Öko-faire Schoko-Nikolos am Vormarsch

Rechtzeitig vor dem Nikolaus-Fest haben die Menschenrechtsorganisation Südwind und die Umweltschutzorganisation Global 2000 am Dienstag ihren traditionellen Schoko-Nikolo-Check veröffentlicht. Das Ergebnis war heuer erfreulich: Öko-faire Schokolade-Erzeugnisse sind kein Nischenprodukt mehr. Fünf Produkte erhielten die doppelt-grüne Bestnote, wie es in einer Aussendung hieß. Ein Drittel der Produkte fiel aber durch.

Erstellt am 23. November 2021 | 11:15
Nikolo kann mehr faire Schokolade bringen
Nikolo kann mehr faire Schokolade bringen
Foto: APA/THEMENBILD

Insgesamt überprüften die NGOs 24 Schoko-Nikolos auf ihre soziale und ökologische Verträglichkeit und bewerten beide Kategorien nach den Ampelfarben mit grün, gelb oder rot. Fünf Produkte erhielten heuer die doppelt-grüne Bestnote und sind sowohl Fairtrade- als auch Bio-zertifiziert. Im Vorjahr waren es noch vier. Sieben weitere überzeugten demnach zumindest in einem der beiden Bereiche. Für Südwind und Global 2000 war besonders begrüßenswert, dass die Schoko-Nikolos der großen Handelsunternehmen mit Bestwertungen punkten.

"Öko-faire Schokolade ist heute erfreulicherweise kein Nischenprodukt mehr, sondern fast flächendeckend erhältlich. Umso wichtiger ist es, dass die verbleibenden schwarzen Schafe der Schoko-Branche endlich aufholen. Denn schließlich will niemand bewusst Schokolade verschenken, die auf Kinderarbeit zurückgeht, Naturzerstörung befeuert oder gesundheitsgefährdende Pestizide enthält", so Angelika Derfler von Südwind und Martin Wildenberg von Global 2000.

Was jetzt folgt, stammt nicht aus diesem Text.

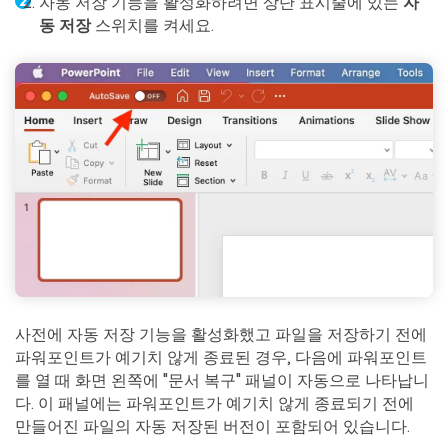
자동 저장 기능을 활성화하려면 상단 표시줄에 있는
자
동 저장
스위치를 켜세요.
사전에 자동 저장 기능을 활성화했고 파일을 저장하기 전에
파워포인트가 예기치 않게 종료된 경우, 다음에 파워포인트
를 열 때 화면 왼쪽에 "문서 복구" 패널이 자동으로 나타납니
다. 이 패널에는 파워포인트가 예기치 않게 종료되기 전에
만들어진 파일의 자동 저장된 버전이 포함되어 있습니다.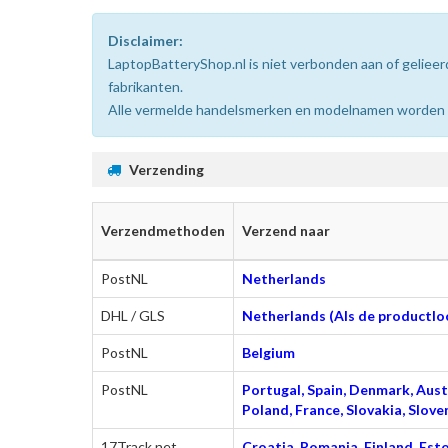
Disclaimer:
LaptopBatteryShop.nl is niet verbonden aan of gelie
fabrikanten.
Alle vermelde handelsmerken en modelnamen worden uit
Verzending
Verzendmethoden
Verzend naar
PostNL
Netherlands
DHL / GLS
Netherlands (Als de productloc
PostNL
Belgium
PostNL
Portugal, Spain, Denmark, Austr
Poland, France, Slovakia, Slo
17Track.net
Croatia, Romania, Finland, Esto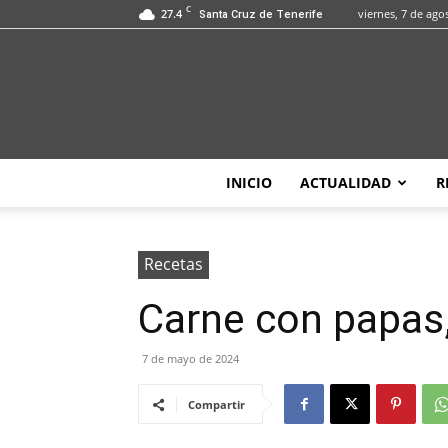
C
27.4
viernes, 7 de ago
Santa Cruz de Tenerife
INICIO
ACTUALIDAD
R
Recetas
Carne con papas,
7 de mayo de 2024
Compartir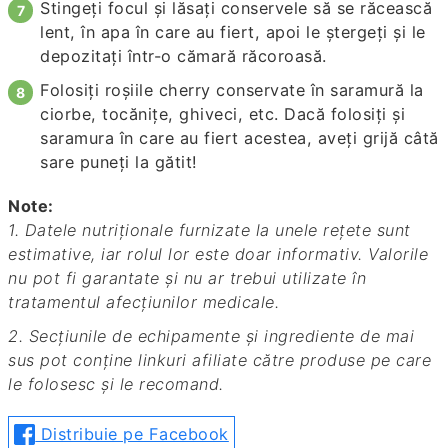
Stingeți focul și lăsați conservele să se răcească
lent, în apa în care au fiert, apoi le ștergeți și le
depozitați într-o cămară răcoroasă.
Folosiți roșiile cherry conservate în saramură la
ciorbe, tocănițe, ghiveci, etc. Dacă folosiți și
saramura în care au fiert acestea, aveți grijă câtă
sare puneți la gătit!
Note:
1. Datele nutriționale furnizate la unele rețete sunt
estimative, iar rolul lor este doar informativ. Valorile
nu pot fi garantate și nu ar trebui utilizate în
tratamentul afecțiunilor medicale.
2. Secțiunile de echipamente și ingrediente de mai
sus pot conține linkuri afiliate către produse pe care
le folosesc și le recomand.
Distribuie pe Facebook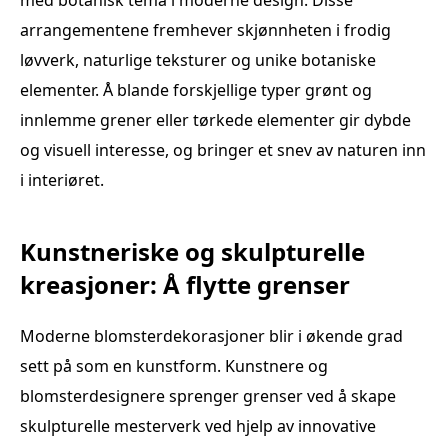
med botanisk tema i moderne design. Disse
arrangementene fremhever skjønnheten i frodig
løvverk, naturlige teksturer og unike botaniske
elementer. Å blande forskjellige typer grønt og
innlemme grener eller tørkede elementer gir dybde
og visuell interesse, og bringer et snev av naturen inn
i interiøret.
Kunstneriske og skulpturelle
kreasjoner: Å flytte grenser
Moderne blomsterdekorasjoner blir i økende grad
sett på som en kunstform. Kunstnere og
blomsterdesignere sprenger grenser ved å skape
skulpturelle mesterverk ved hjelp av innovative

Mit der Bestnote versehen wurden der "EZA-Schoko Nikolo" aus den Weltläden, der "Billa Bio Schoko Nikolo", der "Spar Natur Pur Bio-Nikolaus", der "Heindl Weihnachtsmann" sowie der "BIO Natura", erhältlich bei Hofer. Ein Drittel der getesteten Figuren fiel bei dem Check aber durch. Von den zehn negativ bewerteten Nikolos führten sieben keine Siegel an und verwiesen stattdessen auf unternehmenseigene Nachhaltigkeitsprogramme, drei blieben gänzlich ohne Angaben.